中国の自動車部品メーカー Jiefeng Automotive Power System(以下、Jiefeng Power) が、北京証券取引所への上場を目指し、最大1,047万株を公募する。表面上は収益・利益ともに順調に拡大しているように見えるが、その内実には深刻な構造的リスクが潜んでいる。顧客の異常な集中、大株主との利益相反、そして財務の脆弱性が、IPO審査における最大の懸念材料となっている。

本稿では、Publicityが入手した詳細な公開情報に基づき、Jiefeng Powerのビジネスモデルと財務実態を分析する。

7割を占める依存構造

Jiefeng Powerは自動車の排気システムやパワートレインなど、中核部品の研究開発から生産・販売までを手がける。
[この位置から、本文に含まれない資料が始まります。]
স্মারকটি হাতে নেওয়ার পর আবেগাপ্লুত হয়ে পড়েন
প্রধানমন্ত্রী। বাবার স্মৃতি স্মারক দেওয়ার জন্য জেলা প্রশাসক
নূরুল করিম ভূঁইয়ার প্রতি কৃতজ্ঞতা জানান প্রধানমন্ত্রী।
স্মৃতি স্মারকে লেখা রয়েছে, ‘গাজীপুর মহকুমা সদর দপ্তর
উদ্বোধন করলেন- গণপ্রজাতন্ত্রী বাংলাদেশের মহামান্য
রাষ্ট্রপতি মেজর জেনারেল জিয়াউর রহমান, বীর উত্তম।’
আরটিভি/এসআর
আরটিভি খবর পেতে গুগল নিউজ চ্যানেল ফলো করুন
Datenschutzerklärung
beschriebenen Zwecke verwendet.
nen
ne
主要顧客は国内外の完成車メーカーであり、一次サプライヤーとして直接供給を行う。

2023年から2025年までの報告期間において、同社の営業収益は17.07億元(約340億円)、21億元(約420億円)、23.73億元(約475億円)と堅調な成長を見せた。純利益もそれぞれ1億3,072万元、1億4,509万元、1億4,670万元と増加傾向にある。しかし、この成長の裏には極度の顧客集中という脆弱性が隠れている。
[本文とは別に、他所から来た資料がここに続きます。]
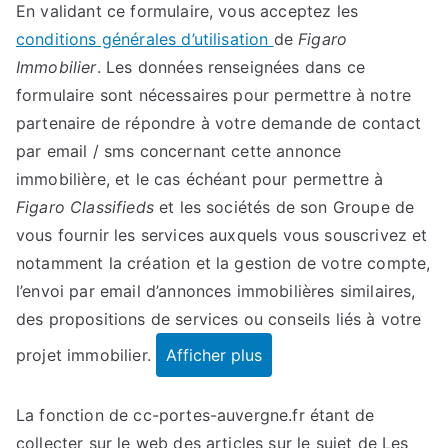
En validant ce formulaire, vous acceptez les
conditions générales d’utilisation
de
Figaro
Immobilier
. Les données renseignées dans ce
formulaire sont nécessaires pour permettre à notre
partenaire de répondre à votre demande de contact
par email / sms concernant cette annonce
immobilière, et le cas échéant pour permettre à
Figaro Classifieds
et les sociétés de son Groupe de
vous fournir les services auxquels vous souscrivez et
notamment la création et la gestion de votre compte,
l’envoi par email d’annonces immobilières similaires,
des propositions de services ou conseils liés à votre
projet immobilier.
Afficher plus
La fonction de cc-portes-auvergne.fr étant de
collecter sur le web des articles sur le sujet de Les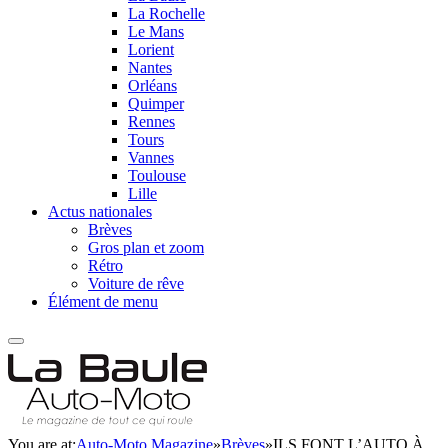
La Rochelle
Le Mans
Lorient
Nantes
Orléans
Quimper
Rennes
Tours
Vannes
Toulouse
Lille
Actus nationales
Brèves
Gros plan et zoom
Rétro
Voiture de rêve
Élément de menu
You are at:
Auto-Moto Magazine
»
Brèves
»
ILS FONT L’AUTO À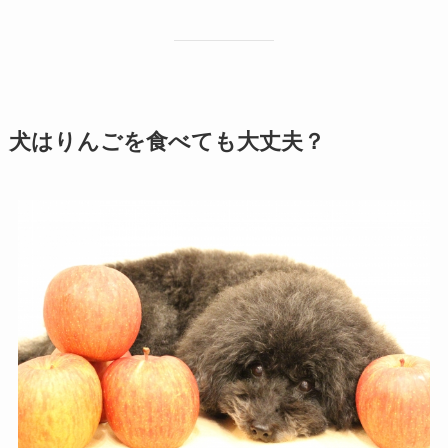
犬はりんごを食べても大丈夫？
報告期間中、上位5社の顧客への売上高はそれぞれ16.19億元、20.22億元、22.48億元と、売上高全体の94.85%、96.26%、94.74%を占めている。毎年少なくとも9割以上の収入がわずか5社の顧客に依存している計算だ。このような集中度は、自動車部品業界においても異例と言わざるを得ない。

大株主と顧客の一体化

さらに深刻なのは、第2位株主である Chery Automobile(奇瑞汽車) との関係だ。Cheryの関連会社であるChery TechnologyはJiefeng Powerの株式15.34%を直接保有している。そしてChery Automobileは長年にわたり同社の最大顧客であり、報告期間中のChery向け売上は12.23億元、15.09億元、15.61億元と、売上高に占める割合はそれぞれ71.65%、71.83%、65.8%に達する。
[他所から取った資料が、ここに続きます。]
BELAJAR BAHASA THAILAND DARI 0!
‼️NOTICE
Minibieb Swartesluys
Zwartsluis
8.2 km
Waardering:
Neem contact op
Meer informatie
つまり、同社の収益の約7割が、自社の大株主であるChery Automobileからの取引によって生み出されている。この「大株主兼中核的大口顧客」という構造は、事業の独立性に根本的な疑問を投げかける。Cheryが自社の部品調達先を変更する、あるいは取引条件を厳しくするだけで、Jiefeng Powerの収益基盤は簡単に崩壊する可能性がある。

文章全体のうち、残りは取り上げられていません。